One of the problems with this situation is physical access control, that is, locking and opening the front door. There are a number of people who live there, a number more who have "walk in at any time" social status, plus out of town guests and visitors, and so forth. Keeping track of who has a key and recovering guest keys is awkward at best. And rekeying the locks would be very annoying.
I've been reading about RFID, MIFARE, and the Maker revolution for some time, and have decided to actually Make something interesting and useful. I'm building a way to open the door with an RFID card and/or a biometric.
So many people immediately say "but, it could get hacked!". And my response is: a break-and-enter criminal type would just break the window, and any hypothetical black-bagging spooks would just pick the lock. So adding this will not lower the actual security, and would increase it by decreasing the actual physical keys "out there".

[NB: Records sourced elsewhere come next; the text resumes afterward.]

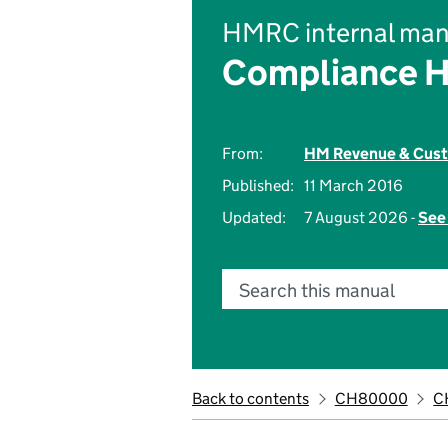
HMRC internal man
Compliance 
From:
HM Revenue & Cus
Published:
11 March 2016
Updated:
7 August 2026 -
See 
Search this manual
Back to contents
CH80000
C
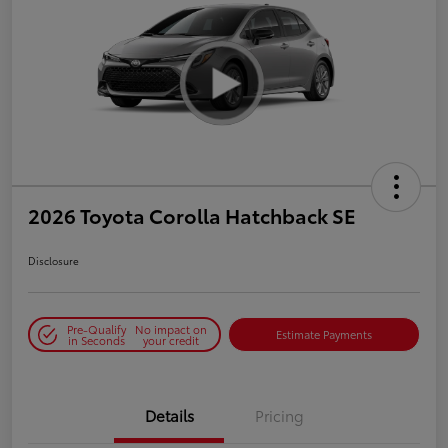
2026 Toyota Corolla Hatchback SE
Disclosure
Pre-Qualify
No impact on
Estimate Payments
in Seconds
your credit
Details
Pricing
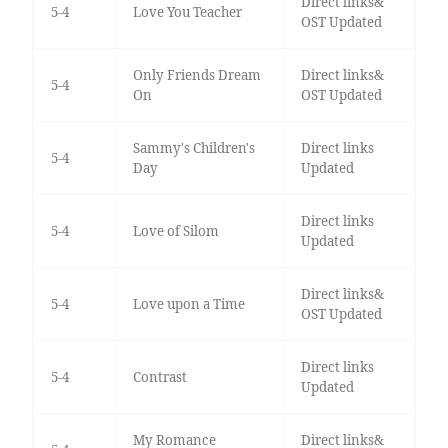
Direct links&
5-4
Love You Teacher
OST Updated
Only Friends Dream
Direct links&
5-4
On
OST Updated
Sammy's Children's
Direct links
5-4
Day
Updated
Direct links
5-4
Love of Silom
Updated
Direct links&
5-4
Love upon a Time
OST Updated
Direct links
5-4
Contrast
Updated
My Romance
Direct links&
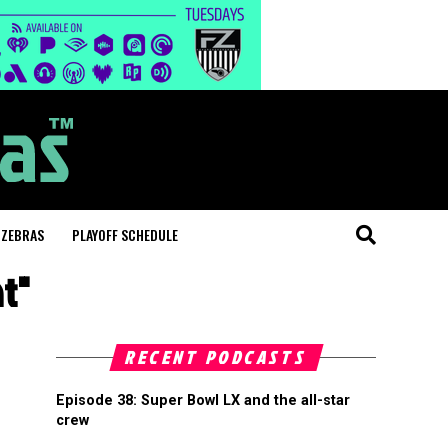
 ZEBRAS
PLAYOFF SCHEDULE
t"
RECENT PODCASTS
Episode 38: Super Bowl LX and the all-star
crew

So I'm starting with this project. Then I will add a fingerprint reader, and then run a link back to a server with a database, either over ethernet, zigbee, or some other link. I will use a digital output line to drive a transistor that will drive a relay that will drive a standard off-the-shelf electromagnet door striker (the thing that goes BUZZ when you get buzzed in). All of this stuff is off-the-shelf from places like AdaFruit.
Then I can start doing cool stuff on the server side, such as do the access lookup via RADIUS or LDAP, so existing scalable and federating identity systems can be used, across multiple units. And set it up so people can choose to do a Foursquare checkin when they touch in.